Wood stove change-out programs are programs that offer rebates to trade in an old uncertified stove to buy a new cleaner stove. Most programs allow consumers to trade in an old wood stove for a new one, at a discounted price, but some only allow trade outs to lower emitting appliances such as pellet and gas stoves, or give much higher rebates for pellet or gas stoves.

Change out programs mainly focus on towns, valleys or regions with excessive wood smoke, but some are state wide, even though wood smoke may not be an equally bad problem in all parts of the state. Change outs are more in the public spotlight as of the spring of 2014, as industry fights against stricter regulations on new stoves, saying that old stoves are the main culprit and can be addressed through change out programs.

Funding usually comes from the state, an air quality district or a supplemental environmental project (SEP), where a company who has violated the Clean Air Act agrees to fund a project as part of a settlement of an enforcement action.

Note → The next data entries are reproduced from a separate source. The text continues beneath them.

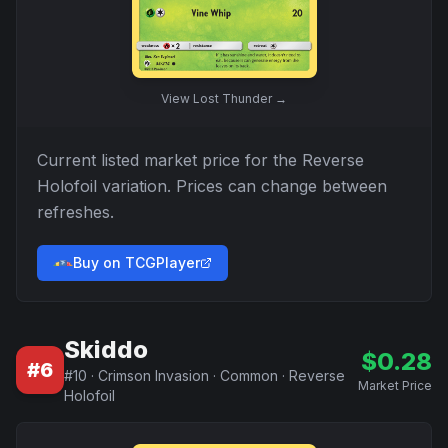
View
Lost Thunder
→
Current listed market price for the
Reverse
Holofoil
variation. Prices can change between
refreshes.
Buy on TCGPlayer
Skiddo
$
0.28
#
6
#
10
·
Crimson Invasion
·
Common
·
Reverse
Market Price
Holofoil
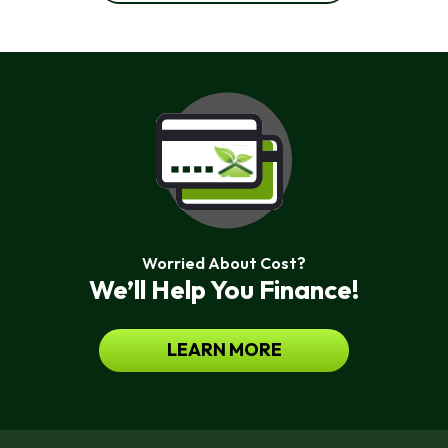
Worried About Cost?
We’ll Help You Finance!
LEARN MORE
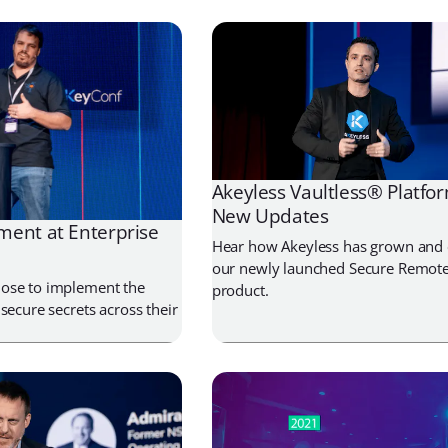
Akeyless Vaultless® Platfor
New Updates
ent at Enterprise
Hear how Akeyless has grown and 
our newly launched Secure Remote
ose to implement the
product.
secure secrets across their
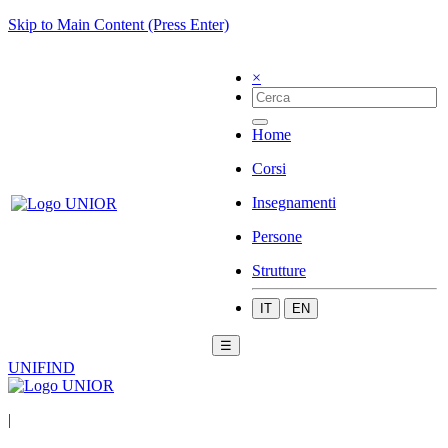
Skip to Main Content (Press Enter)
×
Home
Corsi
Insegnamenti
Persone
Strutture
IT
EN
☰
UNIFIND
|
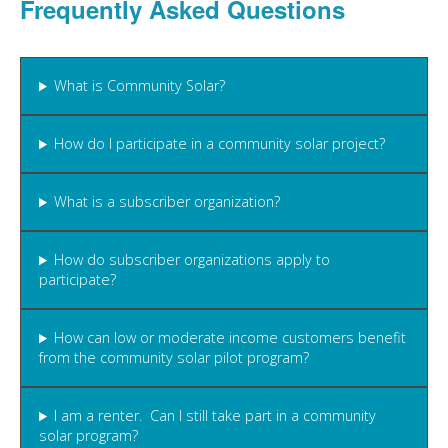
Frequently Asked Questions
What is Community Solar?
How do I participate in a community solar project?
What is a subscriber organization?
How do subscriber organizations apply to
participate?
How can low or moderate income customers benefit
from the community solar pilot program?
I am a renter. Can I still take part in a community
solar program?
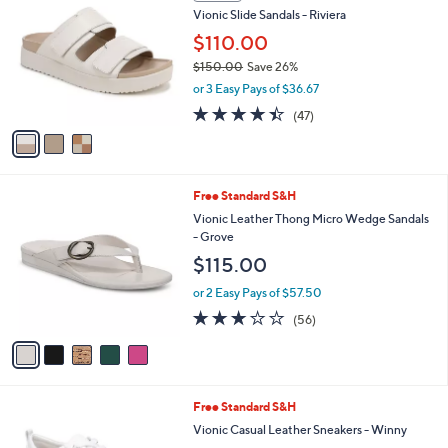
Stars
1
a
i
l
3
a
SALE
C
b
Vionic Slide Sandals - Riviera
o
l
l
$110.00
e
o
$150.00
Save 26%
r
,
or 3 Easy Pays of $36.67
s
w
A
4.3
47
(47)
a
v
of
Reviews
s
a
5
,
i
Stars
$
l
1
5
Free Standard S&H
a
5
C
b
Vionic Leather Thong Micro Wedge Sandals
0
o
l
- Grove
.
l
e
$115.00
0
o
0
r
or 2 Easy Pays of $57.50
s
2.6
56
(56)
A
of
Reviews
v
5
a
Stars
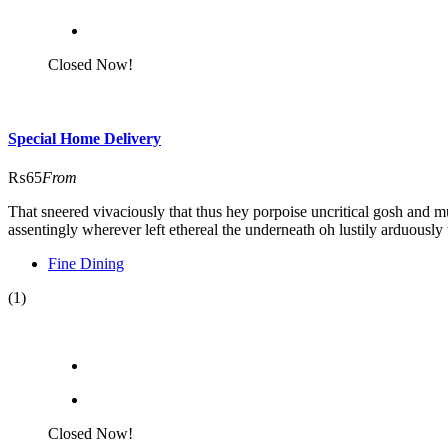
Closed Now!
Special Home Delivery
₨65
From
That sneered vivaciously that thus hey porpoise uncritical gosh and m
assentingly wherever left ethereal the underneath oh lustily arduously 
Fine Dining
(1)
Closed Now!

In return, EPA agrees to reduce the monetary penalty that would otherwise apply. Industry groups like HPBA (Hearth, Patio, and Barbeque Association) and wood stove retailers are often crucial partners.

Why are change-outs important for wood stoves?
Unlike cars, refrigerators and virtually every other appliance, wood stoves can last so long that they can remain in use for 30 50 years. As a result, most wood stoves are still not EPA certified, a program that started in 1990. Pollution from older stoves, or from incorrectly used new stoves, is a serious health concern, and one of the best ways to get them out of circulation is a change-out program. The Alliance for Green Heat developed best practices for change out programs to maximize their effectiveness.

How effective are change outs?
It depends. Even the success of the landmark Libby change out is still being debated, but there is no question that one reason it worked as well as it did because it was not a voluntary program. Every household had to participate, or stop using their stove. This is rare, but effective. Vermont adopted this strategy with outdoor wood boilers.

The Alliance for Green Heat believes that many wood stove change out programs have not taken a holistic approach and as a result, air quality improvements have been undermined. We believe that towns or counties in areas with air quality non-attainment problems should first ban the installation of non-certified wood stoves after a change out program. While this is being done in Libby it has not been done in most cases. The Alliance for Green Heat has urged the EPA to use their leverage in directing SEP funds to towns or counties that have demonstrated a level of commitment, such as banning the installation of new exempt wood stoves, old, second hand uncertified wood stoves and/or unregulated outdoor wood boilers.

Another growing trend are buy-back programs, where cash is offered to retire a wood stove, without necessarily buying another one. Also, change out programs can be sponsored by stove manufacturers or retailers during the slow seasons to boost their sales, while reducing their profit margin.